===== SUPPLIED DATA =====
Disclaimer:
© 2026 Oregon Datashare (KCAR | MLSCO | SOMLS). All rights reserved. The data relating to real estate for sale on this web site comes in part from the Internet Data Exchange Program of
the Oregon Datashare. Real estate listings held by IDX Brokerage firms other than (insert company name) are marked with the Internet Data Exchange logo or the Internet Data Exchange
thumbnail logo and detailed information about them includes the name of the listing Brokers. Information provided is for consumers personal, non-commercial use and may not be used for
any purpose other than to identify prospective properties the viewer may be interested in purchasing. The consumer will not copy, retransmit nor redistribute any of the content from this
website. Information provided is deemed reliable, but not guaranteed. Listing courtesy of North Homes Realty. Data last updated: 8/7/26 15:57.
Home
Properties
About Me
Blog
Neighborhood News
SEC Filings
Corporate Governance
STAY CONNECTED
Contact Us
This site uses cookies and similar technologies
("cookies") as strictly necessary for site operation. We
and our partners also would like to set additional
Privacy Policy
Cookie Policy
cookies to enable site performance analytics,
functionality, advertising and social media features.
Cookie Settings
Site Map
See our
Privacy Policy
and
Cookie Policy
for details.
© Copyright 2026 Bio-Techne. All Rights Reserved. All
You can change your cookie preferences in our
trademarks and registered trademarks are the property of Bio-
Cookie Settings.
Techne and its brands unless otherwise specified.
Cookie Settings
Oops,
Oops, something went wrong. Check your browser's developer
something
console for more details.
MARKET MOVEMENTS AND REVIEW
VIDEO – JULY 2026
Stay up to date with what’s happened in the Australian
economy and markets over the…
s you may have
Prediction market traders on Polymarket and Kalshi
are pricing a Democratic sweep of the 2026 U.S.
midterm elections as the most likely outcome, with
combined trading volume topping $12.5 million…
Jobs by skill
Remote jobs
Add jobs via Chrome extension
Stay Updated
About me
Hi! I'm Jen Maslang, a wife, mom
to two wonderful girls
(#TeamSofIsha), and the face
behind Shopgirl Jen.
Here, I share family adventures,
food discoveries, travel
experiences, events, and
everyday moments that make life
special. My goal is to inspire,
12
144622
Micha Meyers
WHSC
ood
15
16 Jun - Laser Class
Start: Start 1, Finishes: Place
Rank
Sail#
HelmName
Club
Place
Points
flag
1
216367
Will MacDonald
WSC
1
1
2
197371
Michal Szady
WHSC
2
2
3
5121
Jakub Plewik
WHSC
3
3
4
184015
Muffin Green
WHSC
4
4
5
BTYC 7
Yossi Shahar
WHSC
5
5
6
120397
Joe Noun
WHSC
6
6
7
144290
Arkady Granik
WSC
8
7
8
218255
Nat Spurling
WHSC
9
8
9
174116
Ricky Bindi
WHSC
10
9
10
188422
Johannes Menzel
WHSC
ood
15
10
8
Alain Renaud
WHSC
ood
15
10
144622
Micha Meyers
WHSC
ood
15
=====
===== SUPPLIED DATA =====
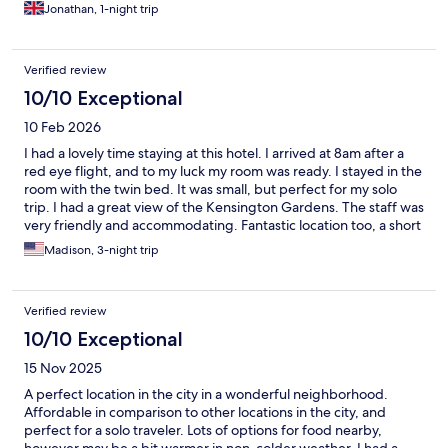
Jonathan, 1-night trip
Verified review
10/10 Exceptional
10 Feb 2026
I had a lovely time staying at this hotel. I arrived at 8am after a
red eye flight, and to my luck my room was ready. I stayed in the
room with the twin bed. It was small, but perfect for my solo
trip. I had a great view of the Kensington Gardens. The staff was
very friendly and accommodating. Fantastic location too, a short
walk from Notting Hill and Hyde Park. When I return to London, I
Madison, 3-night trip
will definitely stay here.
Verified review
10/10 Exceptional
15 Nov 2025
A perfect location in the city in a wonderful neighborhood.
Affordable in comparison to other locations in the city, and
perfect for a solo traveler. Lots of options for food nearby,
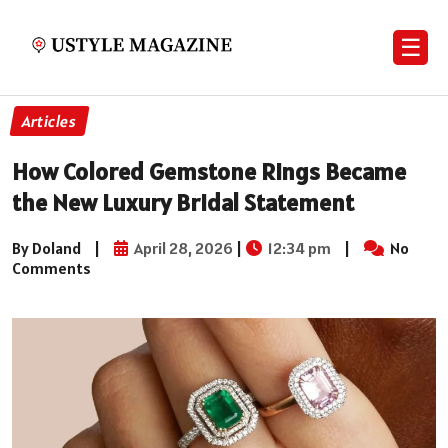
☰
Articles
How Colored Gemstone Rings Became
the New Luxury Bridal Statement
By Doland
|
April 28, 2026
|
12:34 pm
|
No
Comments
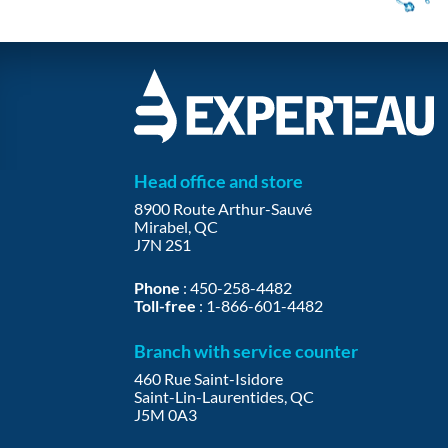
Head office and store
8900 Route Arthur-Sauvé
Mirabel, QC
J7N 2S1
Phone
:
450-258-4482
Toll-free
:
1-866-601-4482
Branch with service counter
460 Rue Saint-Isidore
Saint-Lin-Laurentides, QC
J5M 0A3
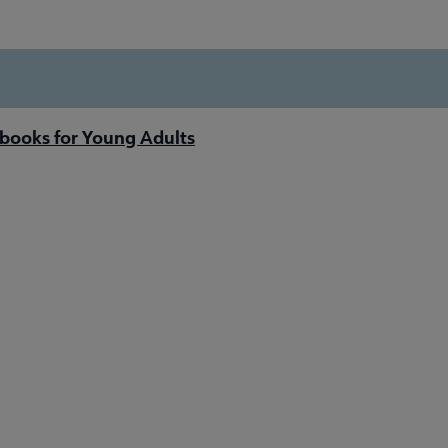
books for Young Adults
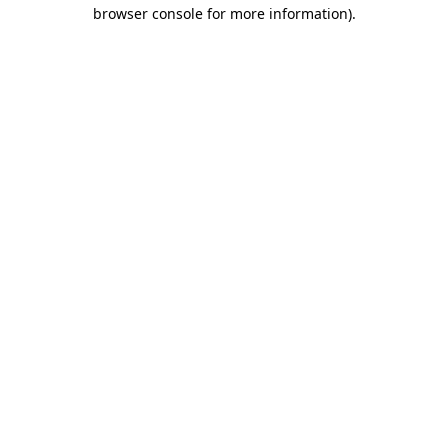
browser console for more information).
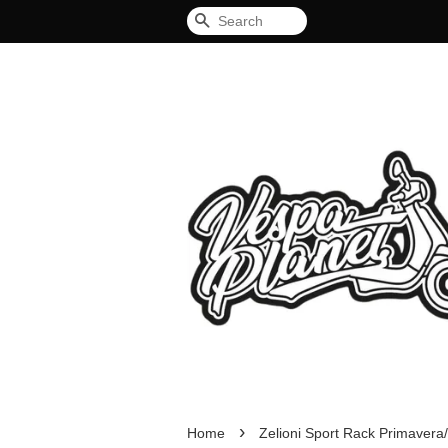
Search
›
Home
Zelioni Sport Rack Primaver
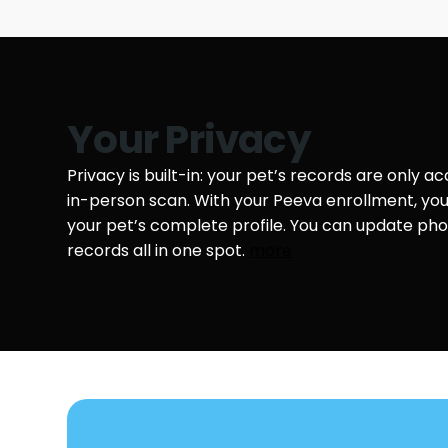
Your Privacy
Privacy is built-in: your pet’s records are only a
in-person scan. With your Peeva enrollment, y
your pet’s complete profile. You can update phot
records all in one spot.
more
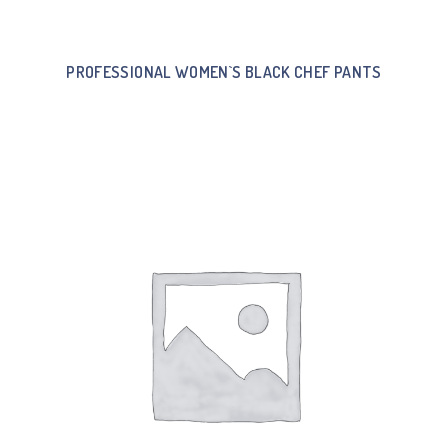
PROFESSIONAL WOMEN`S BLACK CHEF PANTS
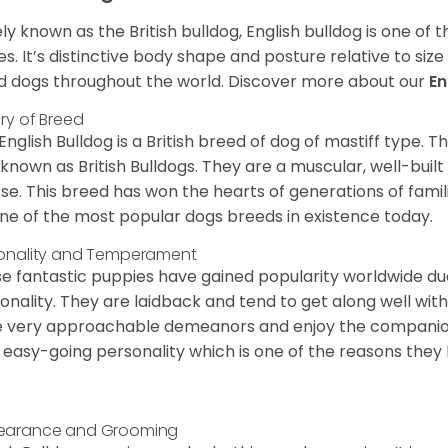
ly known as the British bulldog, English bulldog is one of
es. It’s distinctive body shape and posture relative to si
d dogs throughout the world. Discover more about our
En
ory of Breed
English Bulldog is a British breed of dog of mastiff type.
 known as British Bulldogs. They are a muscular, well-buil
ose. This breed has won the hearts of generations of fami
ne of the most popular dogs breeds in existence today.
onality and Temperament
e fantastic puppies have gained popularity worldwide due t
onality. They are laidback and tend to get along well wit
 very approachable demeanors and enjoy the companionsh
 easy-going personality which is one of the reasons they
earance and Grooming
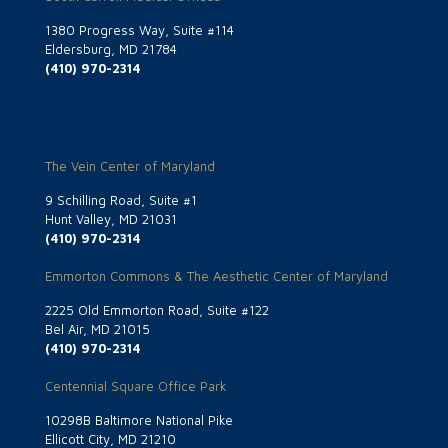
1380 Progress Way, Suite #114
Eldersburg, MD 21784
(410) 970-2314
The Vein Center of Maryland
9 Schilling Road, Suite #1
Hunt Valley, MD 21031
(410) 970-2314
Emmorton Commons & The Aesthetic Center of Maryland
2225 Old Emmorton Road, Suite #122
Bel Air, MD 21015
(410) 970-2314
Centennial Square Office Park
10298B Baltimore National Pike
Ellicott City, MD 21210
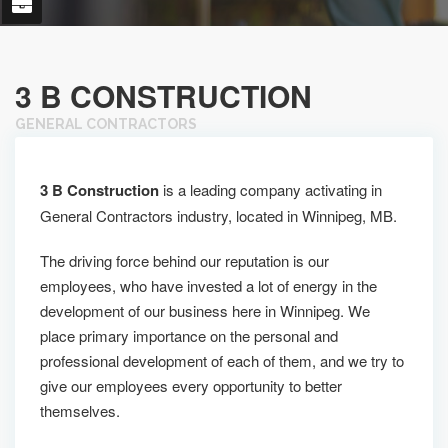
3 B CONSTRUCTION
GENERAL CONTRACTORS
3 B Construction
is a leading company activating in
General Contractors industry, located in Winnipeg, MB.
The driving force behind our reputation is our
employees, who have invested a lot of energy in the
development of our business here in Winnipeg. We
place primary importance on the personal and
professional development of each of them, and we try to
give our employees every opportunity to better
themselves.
=====
» **TASK**: Among the entries above, how many lines hold the string "from"? Answer with the number only.

» **COMPLETED TASK**: 3